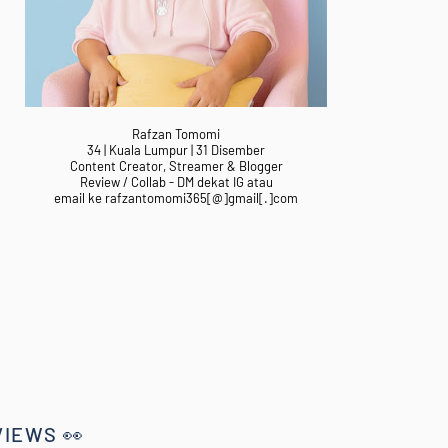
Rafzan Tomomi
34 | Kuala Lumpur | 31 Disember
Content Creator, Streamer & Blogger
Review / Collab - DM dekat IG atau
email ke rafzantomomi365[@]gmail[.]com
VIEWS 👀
----------------
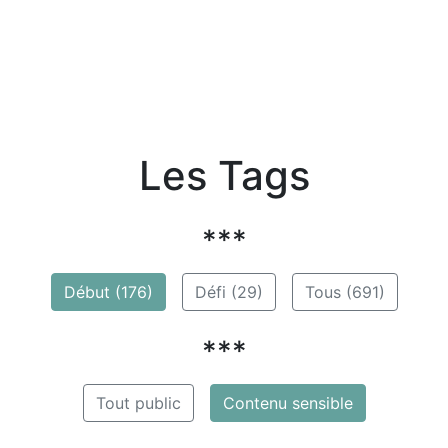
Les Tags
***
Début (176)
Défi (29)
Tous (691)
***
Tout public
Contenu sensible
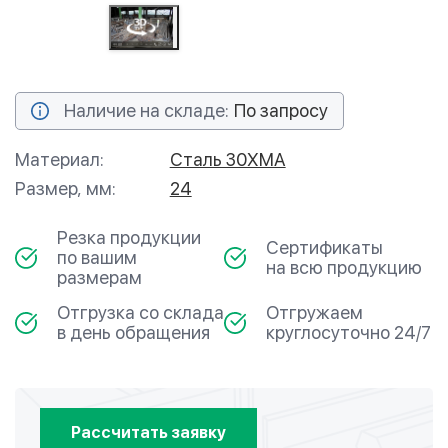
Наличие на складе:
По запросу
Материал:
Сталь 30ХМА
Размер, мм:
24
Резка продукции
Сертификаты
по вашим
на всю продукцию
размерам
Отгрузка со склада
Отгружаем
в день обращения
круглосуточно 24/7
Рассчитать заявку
----------------
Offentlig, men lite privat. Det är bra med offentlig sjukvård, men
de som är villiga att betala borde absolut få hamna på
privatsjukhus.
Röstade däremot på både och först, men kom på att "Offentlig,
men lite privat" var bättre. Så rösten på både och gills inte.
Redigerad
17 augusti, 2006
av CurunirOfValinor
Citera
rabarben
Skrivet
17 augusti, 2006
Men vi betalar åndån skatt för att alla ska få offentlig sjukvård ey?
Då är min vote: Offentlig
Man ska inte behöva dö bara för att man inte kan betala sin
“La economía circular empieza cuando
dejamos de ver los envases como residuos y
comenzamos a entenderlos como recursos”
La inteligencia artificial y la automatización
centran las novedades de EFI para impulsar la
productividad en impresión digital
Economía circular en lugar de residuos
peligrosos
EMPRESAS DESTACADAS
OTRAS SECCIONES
----------------
Throughout the material above, count each line holding "residuos" and answer with the total alone.

[Written reply]
2